EDIT 2. Grobner basis theory is useless. Indeed the solution(s) of a system of $n$ equations in the form of our first $6$ equations is: ${X_1}^{n+1}=\dfrac{{T_1}^n}{T_2\cdots T_n}$ and, for every $i\leq n$, $X_i=\dfrac{T_i}{T_1}X_1$.
EDIT 3. (answer to Respawned Fluff). The set of solutions of our system is zero-dimensional over $\mathbb{C}$. Then it is easy to keep only the real solutions. Here the system is block-triangular ; moreover each block (using the solutions of the previous blocks) admits an "effective solution" in the following sense: there is $i$ and a polynomial $P$ of degree $d$ s.t. $P(x_i)=0$ and, for every $j\not= i$, there are polynomials $P_j$ of degre $<d$ s.t. $x_j=P_j(x_i)$. Finally, our system has generically $0$ or $4$ real solutions. This is a simple system and clearly it can be easily solved by the standard softwares under the condition that the chosen order for the unknown is essentially $X_1,\cdots,X_{29}$ ; otherwise, the calculation time is likely to be very long.

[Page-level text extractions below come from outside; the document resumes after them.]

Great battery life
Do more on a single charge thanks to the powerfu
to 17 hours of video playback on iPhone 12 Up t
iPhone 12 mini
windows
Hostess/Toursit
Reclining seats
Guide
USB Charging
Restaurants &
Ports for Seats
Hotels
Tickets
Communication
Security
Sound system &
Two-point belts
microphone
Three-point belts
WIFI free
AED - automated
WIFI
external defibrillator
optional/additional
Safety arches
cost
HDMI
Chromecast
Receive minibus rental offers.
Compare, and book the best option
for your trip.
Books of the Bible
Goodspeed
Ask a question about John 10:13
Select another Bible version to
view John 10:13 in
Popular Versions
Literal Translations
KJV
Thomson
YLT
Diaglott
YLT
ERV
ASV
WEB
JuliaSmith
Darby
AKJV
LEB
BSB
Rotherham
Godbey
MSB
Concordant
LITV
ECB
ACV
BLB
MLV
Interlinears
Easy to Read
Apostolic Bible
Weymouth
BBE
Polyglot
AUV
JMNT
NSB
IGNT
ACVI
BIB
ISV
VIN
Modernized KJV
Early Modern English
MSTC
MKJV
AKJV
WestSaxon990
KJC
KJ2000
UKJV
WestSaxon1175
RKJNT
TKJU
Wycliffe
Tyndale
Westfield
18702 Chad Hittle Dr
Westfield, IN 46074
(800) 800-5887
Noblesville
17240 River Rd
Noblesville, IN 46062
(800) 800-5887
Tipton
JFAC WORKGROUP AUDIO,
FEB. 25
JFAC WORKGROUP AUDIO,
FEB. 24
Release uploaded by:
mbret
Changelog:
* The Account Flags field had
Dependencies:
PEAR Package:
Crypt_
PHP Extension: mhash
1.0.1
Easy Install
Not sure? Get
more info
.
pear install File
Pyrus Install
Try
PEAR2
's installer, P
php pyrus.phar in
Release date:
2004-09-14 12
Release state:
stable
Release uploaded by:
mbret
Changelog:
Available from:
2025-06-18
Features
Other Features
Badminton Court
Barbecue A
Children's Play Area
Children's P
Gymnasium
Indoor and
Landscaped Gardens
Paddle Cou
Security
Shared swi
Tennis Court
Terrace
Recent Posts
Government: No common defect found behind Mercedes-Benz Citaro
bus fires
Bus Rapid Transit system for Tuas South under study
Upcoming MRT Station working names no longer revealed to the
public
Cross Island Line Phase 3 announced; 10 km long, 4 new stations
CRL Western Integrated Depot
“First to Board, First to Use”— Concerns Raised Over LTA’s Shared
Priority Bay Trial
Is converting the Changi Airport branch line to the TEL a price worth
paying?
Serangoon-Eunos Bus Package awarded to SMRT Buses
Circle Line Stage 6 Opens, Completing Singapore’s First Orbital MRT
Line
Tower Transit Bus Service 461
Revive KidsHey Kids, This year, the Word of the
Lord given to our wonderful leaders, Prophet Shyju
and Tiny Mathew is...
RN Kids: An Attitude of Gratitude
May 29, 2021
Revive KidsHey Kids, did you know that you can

At least, 2 teams of researchers are working about this subject: the LIP 6 laboratory (J.C. Faugère) and a group around M. Moreno Maza. The first one studies the so-called semi-regular systems over $\mathbb{C}$ and the second one studies the so-called regular semi-algebraic systems over $\mathbb{R}$.